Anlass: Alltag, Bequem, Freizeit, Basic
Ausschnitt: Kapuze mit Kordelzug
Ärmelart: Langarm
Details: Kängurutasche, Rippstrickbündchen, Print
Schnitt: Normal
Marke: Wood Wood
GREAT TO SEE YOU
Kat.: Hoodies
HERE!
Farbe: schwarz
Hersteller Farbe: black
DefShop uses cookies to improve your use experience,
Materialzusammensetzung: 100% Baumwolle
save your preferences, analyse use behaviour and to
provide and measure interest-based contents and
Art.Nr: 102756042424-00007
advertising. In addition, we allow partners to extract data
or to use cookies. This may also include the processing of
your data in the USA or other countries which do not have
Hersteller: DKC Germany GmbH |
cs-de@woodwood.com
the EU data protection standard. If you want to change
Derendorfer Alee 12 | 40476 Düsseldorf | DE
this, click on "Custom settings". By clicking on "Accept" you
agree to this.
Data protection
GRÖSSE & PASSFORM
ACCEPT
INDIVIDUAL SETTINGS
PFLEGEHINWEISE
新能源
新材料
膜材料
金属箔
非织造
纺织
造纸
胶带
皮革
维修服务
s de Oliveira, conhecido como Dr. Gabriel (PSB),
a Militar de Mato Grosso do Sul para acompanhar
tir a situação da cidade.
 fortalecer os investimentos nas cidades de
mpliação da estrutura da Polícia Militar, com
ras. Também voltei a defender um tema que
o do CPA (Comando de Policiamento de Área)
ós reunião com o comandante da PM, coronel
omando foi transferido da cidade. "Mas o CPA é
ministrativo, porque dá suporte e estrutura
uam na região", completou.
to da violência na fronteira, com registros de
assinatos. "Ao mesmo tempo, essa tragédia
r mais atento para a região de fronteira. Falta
════════════════
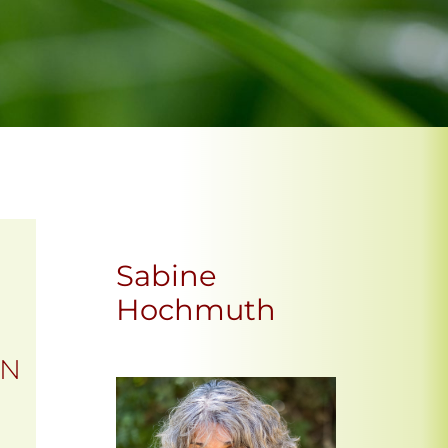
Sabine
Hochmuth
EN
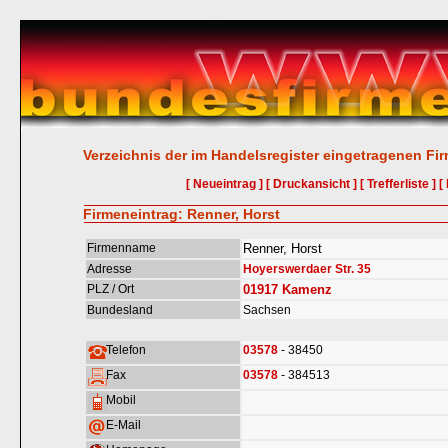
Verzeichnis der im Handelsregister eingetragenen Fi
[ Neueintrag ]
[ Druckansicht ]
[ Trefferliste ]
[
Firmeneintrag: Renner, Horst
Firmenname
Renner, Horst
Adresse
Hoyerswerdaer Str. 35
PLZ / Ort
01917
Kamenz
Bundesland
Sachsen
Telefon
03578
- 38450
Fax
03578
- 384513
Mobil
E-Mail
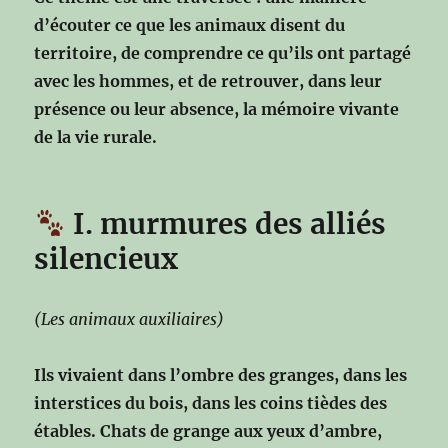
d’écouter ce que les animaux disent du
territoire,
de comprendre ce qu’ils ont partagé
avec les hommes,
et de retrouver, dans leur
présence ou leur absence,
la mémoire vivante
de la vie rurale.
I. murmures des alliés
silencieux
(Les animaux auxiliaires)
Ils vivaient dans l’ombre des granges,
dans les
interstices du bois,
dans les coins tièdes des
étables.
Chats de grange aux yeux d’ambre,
════════════════
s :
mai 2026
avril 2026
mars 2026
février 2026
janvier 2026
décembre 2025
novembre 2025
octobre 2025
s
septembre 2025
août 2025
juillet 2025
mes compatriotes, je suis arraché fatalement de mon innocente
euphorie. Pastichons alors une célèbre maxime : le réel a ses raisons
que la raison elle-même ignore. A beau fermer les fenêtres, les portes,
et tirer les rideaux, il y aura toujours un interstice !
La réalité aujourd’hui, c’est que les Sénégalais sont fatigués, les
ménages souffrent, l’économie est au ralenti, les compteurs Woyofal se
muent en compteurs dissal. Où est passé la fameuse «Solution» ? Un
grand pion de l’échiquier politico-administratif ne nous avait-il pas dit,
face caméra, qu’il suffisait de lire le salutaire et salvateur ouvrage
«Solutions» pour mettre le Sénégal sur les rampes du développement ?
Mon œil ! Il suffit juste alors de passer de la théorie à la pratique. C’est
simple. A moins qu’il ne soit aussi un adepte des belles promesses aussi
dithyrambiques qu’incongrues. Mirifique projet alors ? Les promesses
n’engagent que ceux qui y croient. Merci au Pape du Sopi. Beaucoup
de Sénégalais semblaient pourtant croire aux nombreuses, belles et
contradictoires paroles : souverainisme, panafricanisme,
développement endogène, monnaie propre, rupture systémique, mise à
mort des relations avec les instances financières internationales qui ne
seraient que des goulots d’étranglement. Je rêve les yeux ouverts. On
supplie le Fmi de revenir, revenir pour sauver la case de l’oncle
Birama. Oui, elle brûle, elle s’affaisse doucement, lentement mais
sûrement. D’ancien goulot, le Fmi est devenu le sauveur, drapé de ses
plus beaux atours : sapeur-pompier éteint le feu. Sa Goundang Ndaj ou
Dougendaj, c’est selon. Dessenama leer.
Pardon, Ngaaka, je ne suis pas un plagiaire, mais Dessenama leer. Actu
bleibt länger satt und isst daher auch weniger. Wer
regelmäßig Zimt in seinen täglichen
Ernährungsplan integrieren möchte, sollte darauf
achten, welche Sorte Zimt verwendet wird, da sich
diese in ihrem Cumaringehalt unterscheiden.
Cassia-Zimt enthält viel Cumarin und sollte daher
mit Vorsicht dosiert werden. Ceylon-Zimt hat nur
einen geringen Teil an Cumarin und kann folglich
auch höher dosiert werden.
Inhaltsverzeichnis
════════════════
Activity
Lines holding the word "protection" are the answer; copy every one from the records above.

Solution
the EU data protection standard. If you want to change
Data protection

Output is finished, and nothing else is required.